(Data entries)
====================
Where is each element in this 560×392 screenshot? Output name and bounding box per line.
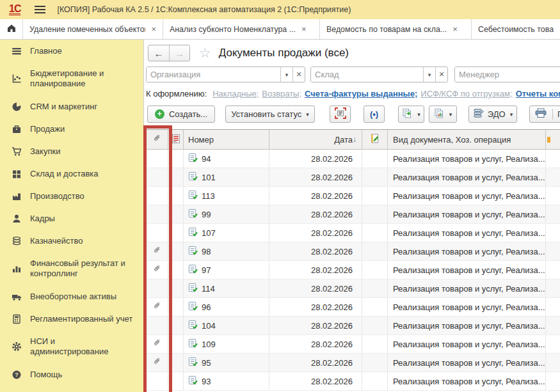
gear-icon — [12, 341, 22, 352]
home-tab[interactable] — [0, 19, 23, 39]
create-button[interactable]: + Создать... — [147, 106, 215, 123]
close-icon[interactable]: × — [452, 25, 458, 33]
sidebar-item-main[interactable]: Главное — [0, 40, 143, 62]
link-commission-reports[interactable]: Отчеты комисс — [516, 89, 560, 98]
table-row[interactable]: 9328.02.2026Реализация товаров и услуг, … — [147, 372, 560, 391]
column-header-number[interactable]: Номер — [184, 130, 269, 149]
tab-subconto-analysis[interactable]: Анализ субконто Номенклатура ... × — [163, 19, 320, 39]
barcode-scan-button[interactable] — [330, 106, 351, 123]
sidebar-item-noncurrent-assets[interactable]: Внеоборотные активы — [0, 285, 143, 308]
chevron-down-icon[interactable]: ▾ — [280, 67, 292, 82]
sidebar-item-hr[interactable]: Кадры — [0, 207, 143, 230]
sidebar-item-purchases[interactable]: Закупки — [0, 140, 143, 162]
document-posted-icon — [188, 264, 198, 276]
column-header-date[interactable]: Дата ↓ — [269, 130, 362, 149]
reports-button[interactable]: ▾ — [429, 106, 457, 123]
column-header-doc-type[interactable]: Вид документа, Хоз. операция — [388, 130, 546, 149]
paperclip-icon — [153, 265, 162, 276]
chevron-down-icon[interactable]: ▾ — [423, 67, 435, 82]
link-isf-ksf[interactable]: ИСФ/КСФ по отгрузкам; — [420, 89, 512, 98]
column-header-print-status[interactable] — [168, 130, 184, 149]
main-menu-icon[interactable] — [35, 4, 45, 15]
tab-label: Себестоимость това... — [478, 25, 554, 34]
chevron-down-icon: ▾ — [449, 111, 452, 118]
print-button[interactable]: П — [529, 106, 560, 123]
sidebar-item-label: Финансовый результат и контроллинг — [30, 258, 136, 279]
table-row[interactable]: 10728.02.2026Реализация товаров и услуг,… — [147, 224, 560, 242]
clear-icon[interactable]: ✕ — [435, 67, 447, 82]
exchange-signal-button[interactable]: (•) — [364, 106, 385, 123]
table-row[interactable]: 11328.02.2026Реализация товаров и услуг,… — [147, 187, 560, 205]
sidebar-item-budgeting[interactable]: Бюджетирование и планирование — [0, 62, 143, 95]
cell-doc-type: Реализация товаров и услуг, Реализа... — [388, 354, 546, 372]
sidebar-item-label: Кадры — [30, 214, 136, 224]
sidebar-item-production[interactable]: Производство — [0, 185, 143, 207]
tab-goods-statement[interactable]: Ведомость по товарам на скла... × — [320, 19, 472, 39]
table-row[interactable]: 10428.02.2026Реализация товаров и услуг,… — [147, 317, 560, 335]
close-icon[interactable]: × — [151, 25, 156, 33]
cell-date: 28.02.2026 — [269, 224, 362, 242]
cell-number: 101 — [202, 173, 216, 182]
menu-icon — [12, 46, 22, 56]
copy-documents-button[interactable]: ▾ — [398, 106, 424, 123]
cell-date: 28.02.2026 — [269, 335, 362, 353]
column-header-partial[interactable] — [546, 130, 560, 149]
factory-icon — [12, 191, 22, 201]
sidebar-item-financial-result[interactable]: Финансовый результат и контроллинг — [0, 252, 143, 285]
tab-cost-price[interactable]: Себестоимость това... — [472, 19, 560, 39]
close-icon[interactable]: × — [301, 25, 307, 33]
cell-number: 93 — [202, 377, 211, 386]
filter-row: ▾ ✕ ▾ ✕ — [146, 67, 560, 82]
sidebar-item-warehouse[interactable]: Склад и доставка — [0, 162, 143, 185]
table-row[interactable]: 9828.02.2026Реализация товаров и услуг, … — [147, 242, 560, 261]
cell-date: 28.02.2026 — [269, 205, 362, 223]
back-button[interactable]: ← — [148, 45, 169, 61]
column-header-doc-icon[interactable] — [362, 130, 388, 149]
cell-date: 28.02.2026 — [269, 150, 362, 168]
table-row[interactable]: 9928.02.2026Реализация товаров и услуг, … — [147, 205, 560, 224]
manager-input[interactable] — [455, 67, 560, 82]
clear-icon[interactable]: ✕ — [292, 67, 305, 82]
printed-form-icon — [172, 134, 180, 145]
plus-icon: + — [155, 109, 164, 119]
table-row[interactable]: 9428.02.2026Реализация товаров и услуг, … — [147, 150, 560, 168]
sidebar-item-regulated-accounting[interactable]: Регламентированный учет — [0, 308, 143, 330]
cell-date: 28.02.2026 — [269, 317, 362, 334]
sidebar-item-nsi-administration[interactable]: НСИ и администрирование — [0, 330, 143, 363]
table-row[interactable]: 9628.02.2026Реализация товаров и услуг, … — [147, 298, 560, 317]
link-invoices[interactable]: Накладные; — [212, 89, 259, 98]
sidebar-item-help[interactable]: ? Помощь — [0, 363, 143, 386]
cell-number: 97 — [202, 265, 211, 275]
cell-date: 28.02.2026 — [269, 168, 362, 186]
forward-button[interactable]: → — [169, 45, 189, 61]
link-issued-invoices[interactable]: Счета-фактуры выданные; — [305, 89, 417, 98]
sidebar-item-treasury[interactable]: Казначейство — [0, 230, 143, 252]
planning-chart-icon — [12, 74, 22, 84]
table-row[interactable]: 9728.02.2026Реализация товаров и услуг, … — [147, 261, 560, 279]
paperclip-icon — [153, 302, 162, 313]
table-row[interactable]: 10128.02.2026Реализация товаров и услуг,… — [147, 168, 560, 187]
organization-input[interactable] — [147, 67, 280, 82]
warehouse-input[interactable] — [311, 67, 423, 82]
cell-doc-type: Реализация товаров и услуг, Реализа... — [388, 372, 546, 390]
calculator-icon — [12, 314, 22, 324]
document-posted-icon — [188, 301, 198, 313]
cell-number: 95 — [202, 358, 211, 368]
sidebar-item-sales[interactable]: Продажи — [0, 118, 143, 140]
printer-icon — [535, 108, 547, 120]
set-status-button[interactable]: Установить статус ▾ — [225, 106, 315, 123]
table-row[interactable]: 9528.02.2026Реализация товаров и услуг, … — [147, 354, 560, 372]
tab-deletion-marked-objects[interactable]: Удаление помеченных объектов × — [23, 19, 163, 39]
edo-button[interactable]: ЭДО ▾ — [468, 106, 517, 123]
bar-chart-icon — [12, 263, 22, 274]
sidebar-item-label: CRM и маркетинг — [30, 102, 136, 112]
main-panel: ← → ☆ Документы продажи (все) ▾ ✕ ▾ ✕ К … — [145, 40, 560, 392]
sidebar-item-label: Производство — [30, 191, 136, 201]
link-returns[interactable]: Возвраты; — [262, 89, 301, 98]
sidebar-item-crm[interactable]: CRM и маркетинг — [0, 95, 143, 118]
favorite-star-icon[interactable]: ☆ — [199, 45, 211, 61]
manager-filter — [454, 67, 560, 82]
column-header-attachment[interactable] — [147, 130, 168, 149]
table-row[interactable]: 10928.02.2026Реализация товаров и услуг,… — [147, 335, 560, 354]
table-row[interactable]: 11428.02.2026Реализация товаров и услуг,… — [147, 279, 560, 298]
====================
The data is to be returned exactly as it stands, pictures aside.

Where is each element in this 560×392 screenshot? Output name and bounding box per line.
gear-icon — [12, 341, 22, 352]
home-tab[interactable] — [0, 19, 23, 39]
create-button[interactable]: + Создать... — [147, 106, 215, 123]
close-icon[interactable]: × — [452, 25, 458, 33]
sidebar-item-main[interactable]: Главное — [0, 40, 143, 62]
link-commission-reports[interactable]: Отчеты комисс — [516, 89, 560, 98]
table-row[interactable]: 9328.02.2026Реализация товаров и услуг, … — [147, 372, 560, 391]
column-header-number[interactable]: Номер — [184, 130, 269, 149]
tab-subconto-analysis[interactable]: Анализ субконто Номенклатура ... × — [163, 19, 320, 39]
barcode-scan-button[interactable] — [330, 106, 351, 123]
sidebar-item-noncurrent-assets[interactable]: Внеоборотные активы — [0, 285, 143, 308]
chevron-down-icon[interactable]: ▾ — [280, 67, 292, 82]
sidebar-item-hr[interactable]: Кадры — [0, 207, 143, 230]
sidebar-item-purchases[interactable]: Закупки — [0, 140, 143, 162]
document-posted-icon — [188, 264, 198, 276]
column-header-date[interactable]: Дата ↓ — [269, 130, 362, 149]
reports-button[interactable]: ▾ — [429, 106, 457, 123]
column-header-doc-type[interactable]: Вид документа, Хоз. операция — [388, 130, 546, 149]
paperclip-icon — [153, 265, 162, 276]
chevron-down-icon[interactable]: ▾ — [423, 67, 435, 82]
link-isf-ksf[interactable]: ИСФ/КСФ по отгрузкам; — [420, 89, 512, 98]
column-header-print-status[interactable] — [168, 130, 184, 149]
main-menu-icon[interactable] — [35, 4, 45, 15]
tab-label: Себестоимость това... — [478, 25, 554, 34]
chevron-down-icon: ▾ — [449, 111, 452, 118]
print-button[interactable]: П — [529, 106, 560, 123]
sidebar-item-label: Финансовый результат и контроллинг — [30, 258, 136, 279]
table-row[interactable]: 10728.02.2026Реализация товаров и услуг,… — [147, 224, 560, 242]
clear-icon[interactable]: ✕ — [435, 67, 447, 82]
exchange-signal-button[interactable]: (•) — [364, 106, 385, 123]
table-row[interactable]: 11328.02.2026Реализация товаров и услуг,… — [147, 187, 560, 205]
sidebar-item-budgeting[interactable]: Бюджетирование и планирование — [0, 62, 143, 95]
cell-doc-type: Реализация товаров и услуг, Реализа... — [388, 354, 546, 372]
sidebar-item-label: Кадры — [30, 214, 136, 224]
sidebar-item-production[interactable]: Производство — [0, 185, 143, 207]
tab-goods-statement[interactable]: Ведомость по товарам на скла... × — [320, 19, 472, 39]
table-row[interactable]: 10428.02.2026Реализация товаров и услуг,… — [147, 317, 560, 335]
close-icon[interactable]: × — [151, 25, 156, 33]
cell-date: 28.02.2026 — [269, 224, 362, 242]
cell-number: 101 — [202, 173, 216, 182]
menu-icon — [12, 46, 22, 56]
copy-documents-button[interactable]: ▾ — [398, 106, 424, 123]
cell-date: 28.02.2026 — [269, 335, 362, 353]
column-header-partial[interactable] — [546, 130, 560, 149]
factory-icon — [12, 191, 22, 201]
sidebar-item-financial-result[interactable]: Финансовый результат и контроллинг — [0, 252, 143, 285]
tab-cost-price[interactable]: Себестоимость това... — [472, 19, 560, 39]
close-icon[interactable]: × — [301, 25, 307, 33]
cell-number: 93 — [202, 377, 211, 386]
filter-row: ▾ ✕ ▾ ✕ — [146, 67, 560, 82]
sidebar-item-warehouse[interactable]: Склад и доставка — [0, 162, 143, 185]
table-row[interactable]: 9828.02.2026Реализация товаров и услуг, … — [147, 242, 560, 261]
cell-date: 28.02.2026 — [269, 205, 362, 223]
back-button[interactable]: ← — [148, 45, 169, 61]
column-header-doc-icon[interactable] — [362, 130, 388, 149]
cell-date: 28.02.2026 — [269, 150, 362, 168]
table-row[interactable]: 9928.02.2026Реализация товаров и услуг, … — [147, 205, 560, 224]
manager-input[interactable] — [455, 67, 560, 82]
clear-icon[interactable]: ✕ — [292, 67, 305, 82]
printed-form-icon — [172, 134, 180, 145]
plus-icon: + — [155, 109, 164, 119]
table-row[interactable]: 9428.02.2026Реализация товаров и услуг, … — [147, 150, 560, 168]
sidebar-item-regulated-accounting[interactable]: Регламентированный учет — [0, 308, 143, 330]
cell-date: 28.02.2026 — [269, 317, 362, 334]
sidebar-item-nsi-administration[interactable]: НСИ и администрирование — [0, 330, 143, 363]
table-row[interactable]: 9628.02.2026Реализация товаров и услуг, … — [147, 298, 560, 317]
link-invoices[interactable]: Накладные; — [212, 89, 259, 98]
sidebar-item-help[interactable]: ? Помощь — [0, 363, 143, 386]
cell-number: 97 — [202, 265, 211, 275]
cell-date: 28.02.2026 — [269, 168, 362, 186]
forward-button[interactable]: → — [169, 45, 189, 61]
link-issued-invoices[interactable]: Счета-фактуры выданные; — [305, 89, 417, 98]
sidebar-item-treasury[interactable]: Казначейство — [0, 230, 143, 252]
planning-chart-icon — [12, 74, 22, 84]
table-row[interactable]: 9728.02.2026Реализация товаров и услуг, … — [147, 261, 560, 279]
paperclip-icon — [153, 302, 162, 313]
table-row[interactable]: 10128.02.2026Реализация товаров и услуг,… — [147, 168, 560, 187]
organization-input[interactable] — [147, 67, 280, 82]
warehouse-input[interactable] — [311, 67, 423, 82]
cell-doc-type: Реализация товаров и услуг, Реализа... — [388, 372, 546, 390]
calculator-icon — [12, 314, 22, 324]
document-posted-icon — [188, 301, 198, 313]
cell-number: 95 — [202, 358, 211, 368]
sidebar-item-sales[interactable]: Продажи — [0, 118, 143, 140]
printer-icon — [535, 108, 547, 120]
set-status-button[interactable]: Установить статус ▾ — [225, 106, 315, 123]
table-row[interactable]: 9528.02.2026Реализация товаров и услуг, … — [147, 354, 560, 372]
tab-deletion-marked-objects[interactable]: Удаление помеченных объектов × — [23, 19, 163, 39]
edo-button[interactable]: ЭДО ▾ — [468, 106, 517, 123]
bar-chart-icon — [12, 263, 22, 274]
sidebar-item-label: CRM и маркетинг — [30, 102, 136, 112]
main-panel: ← → ☆ Документы продажи (все) ▾ ✕ ▾ ✕ К … — [145, 40, 560, 392]
sidebar-item-label: Производство — [30, 191, 136, 201]
link-returns[interactable]: Возвраты; — [262, 89, 301, 98]
sidebar-item-crm[interactable]: CRM и маркетинг — [0, 95, 143, 118]
favorite-star-icon[interactable]: ☆ — [199, 45, 211, 61]
manager-filter — [454, 67, 560, 82]
column-header-attachment[interactable] — [147, 130, 168, 149]
table-row[interactable]: 10928.02.2026Реализация товаров и услуг,… — [147, 335, 560, 354]
table-row[interactable]: 11428.02.2026Реализация товаров и услуг,… — [147, 279, 560, 298]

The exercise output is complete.